Atender creates the four sub-tags as children of the existing Returns parent (matched by name).

Step 3 — Fill in sub-tag descriptions

For each sub-tag, open the edit panel, set the description, and turn on AI Auto-Tag.

  • Defective productCustomer received a product that doesn't work, is broken, has manufacturing defects, or is otherwise faulty out of the box.
  • Wrong itemCustomer received a different product than they ordered. Wrong size, wrong color, wrong model, wrong product entirely.
  • Changed mindCustomer no longer wants the product even though it's working as described. Buyer's remorse, found a better option, no longer needs it.
  • Size exchangeCustomer received the right item but wants a different size. Mentions sizing, fit, too small, too large.

Save each.

Step 4 — Wire the QA-escalation automation

Build a new Automation:

  • 1 — Trigger — Tag added
  • 2 — Condition — tag equals Defective product
  • 3 — Branch — Always
  • 4 — Action 1 — Assign conversation → Team: QA
  • 5 — Action 2 — Add tagEscalated (Metadata)
  • 6 — Throttle — Per conversation, 1 per 24 hours

The throttle ensures that if the AI re-confirms the tag (which it sometimes does as a conversation evolves), the rule doesn’t re-escalate.

Step 5 — Verify

Send a test inbound email mentioning a defective product:

Hi, the speaker I bought from you last week stopped working. The left channel is dead.

Within a few minutes:

  • The auto-tagger should apply Defective product (and probably the parent Returns).
  • The automation should fire, reassign to the QA team, and add Escalated.
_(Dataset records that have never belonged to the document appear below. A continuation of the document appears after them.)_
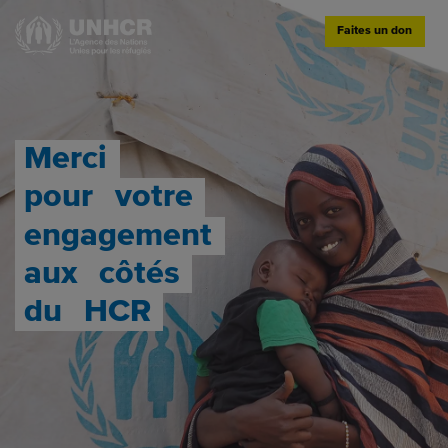
Faites un don
Merci
pour
votre
engagement
aux
côtés
du
HCR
Open the conversation. You should see all three tags and the assignment to QA in the activity log.

Variants

  • Per-region routing. Add a condition on contact.country so only customers in specific regions go to the global QA team; route others to a local one.
  • Severity-based escalation. Add a Metadata tag Critical (e.g., for safety-related returns) and have a separate automation that pages the on-call manager when both Defective product and Critical are present.
  • Skip the automation, just tag. If you don’t want auto-routing, skip Step 4. The taxonomy alone gives you filterable views and reporting.

Troubleshooting

  • Symptom: Auto-tagger applies Returns but not the specific sub-tag. Fix: The sub-tag’s description isn’t specific enough. Compare it against Returns’s description — they should be clearly distinguishable. Add concrete phrasings the customer might use.

  • Symptom: Automation fires multiple times for one conversation. Fix: The throttle scope isn’t set. Add per conversation, 1 per 24 hours.